In addition to FoxO1 and FoxO3a, FoxO4 is deacetylated by sirtuin-1. It is involved in cellular proliferation, inflammation, aging, and apoptosis in mammals [84]. AGEs cause podocyte apoptosis by downregulating sirtuin-1 and increasing acetylation of FoxO4, which promotes expression of BCL2 like 11 [29].

Sirtuin-1 and p53

Diabetes-induced decreases in sirtuin-1 expression involve apoptosis via activation of the p53 pathway. Apoptosis of podocytes, ECs, and tubular epithelial cells causes albuminuria and renal dysfunction in DN. Sirtuin-1 exerts anti-apoptotic effects to protect against cellular injury by deacetylating pro-apoptotic proteins. p53 is a tumor suppressor gene that is activated and induces cell cycle arrest or apoptosis under DNA-damaging conditions [93]. Acetylation stabilizes and activates p53, promoting target gene transcription, including that of p21 and Bax [93]. Sirtuin-1 negatively regulates p53 by deacetylating it at the C-terminal lysine-382 residue, and this relationship between sirtuin-1 and p53 is closely associated with aging and diabetes [93]. The sirtuin-1/p53 pathway has also been implicated in HG-induced apoptosis: study of cultured PTCs has shown that incubation in HG reduces sirtuin-1 protein expression and increases the expression of c-caspase-3 and c-PARP, and the acetylation of p53, especially when small interfering RNA against sirtuin-1 are used [94]. In addition, resveratrol prevented increases in expressions of p38 and p53, the dephosphorylation of histone H3, PTC apoptosis, and albuminuria in DN by activating sirtuin-1 [94, 95]. A recent study suggested that a p53/miR-155-5p/sirtuin-1 loop is present in the kidney of animals with DN: p53 promoted the expression of miR-155-5p, which reduced sirtuin-1 expression, in turn downregulating sirtuin-1 and disinhibiting p53 [96].

Sirtuin-1 and autophagy-related proteins

Decreases in sirtuin-1 expression inhibit autophagy under diabetic conditions by suppressing the expression of autophagy-related proteins, FOXO and AMPK, and activating mTOR. Autophagy is a regulated process that disassembles and recycles unnecessary or dysfunctional cellular components. The process of macroautophagy, the most intensively investigated type of autophagy, includes phagophore formation and elongation, autophagosome formation, lysosome fusion, and degradation in autolysosomes [97]. Autophagy-related (Atg)5, Atg7, and Atg8 are required for the formation and elongation of the autophagosomal membrane, while microtubule-associated protein light chain 3 (LC3) and pro-autophagic Bcl2/adenovirusE1 V 19 kDa interacting protein 3 (Bnip3) are necessary for autophagy. Under starvation conditions, sirtuin-1 promotes the activity of FoxO1 and FoxO3a, which are localized to the nucleus and bind to promoter sequences of Atg8 and Atg12 [90]. Deacetylation of LC3 by sirtuin-1 promotes its nucleocytoplasmic transport and the formation of autophagosomes [98]. An increasing body of evidence indicates that a deficiency in autophagy contributes to the pathogenesis of DN [99,100,101,102]. Sirtuin-1 may restore autophagy by deacetylating FoxO1 and FoxO3 in the nucleus [90,91,92] and Atg5, Atg7, and Atg8 in the cytosol [103]. Activation of sirtuin-1 restores the expression of FoxO3, which positively regulates Bnip3, and thus enhances autophagy in the kidneys of db/db mice [7]. Knockdown of sirtuin-1 inhibits Atg7, Atg5, and LC3, and abolishes the resveratrol-mediated amelioration of the defect in autophagy induced by hypoxia in cultured PTCs [7].
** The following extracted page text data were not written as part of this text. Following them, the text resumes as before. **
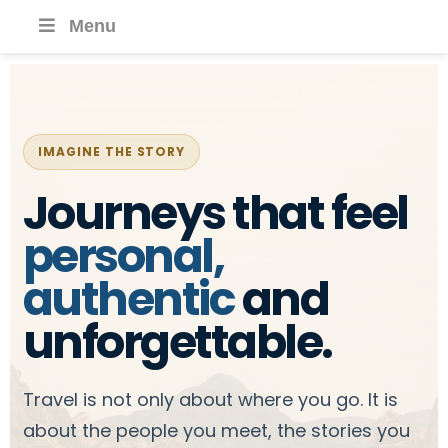
Menu
IMAGINE THE STORY
Journeys that feel
personal,
authentic
and
unforgettable.
Travel is not only about where you go. It is
about the people you meet, the stories you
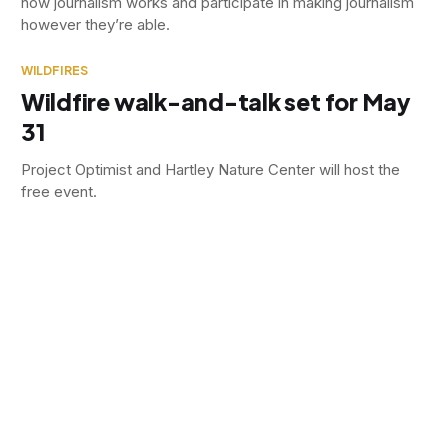
how journalism works and participate in making journalism
however they’re able.
WILDFIRES
Wildfire walk-and-talk set for May
31
Project Optimist and Hartley Nature Center will host the
free event.
SOCIAL ISSUES
How Stearns County addresses
domestic violence
The number of domestic violence cases has not
decreased, but officials say the Stearns County Domestic
Violence Partnership has reduced homicides and offered
victims and offenders support.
Furthermore, both the AMPK and mTOR pathways regulate autophagy. AMPK is a positive regulator of autophagy, while the mTOR pathway is a negative regulator, activating or inhibiting UNC51-like kinase 1 complex, which is essential for the initiation of autophagy [104, 105]. Indeed, the impaired autophagy observed in DN is associated with defects in both the mTOR and AMPK pathways. Thus, sirtuin-1 might regulate autophagy via mTOR and AMPK in diabetic kidneys. Recently, a study showed that a p53/miR-155-5p/sirtuin-1 pathway regulates autophagy in PTCs incubated in HG [96], which will be discussed further below.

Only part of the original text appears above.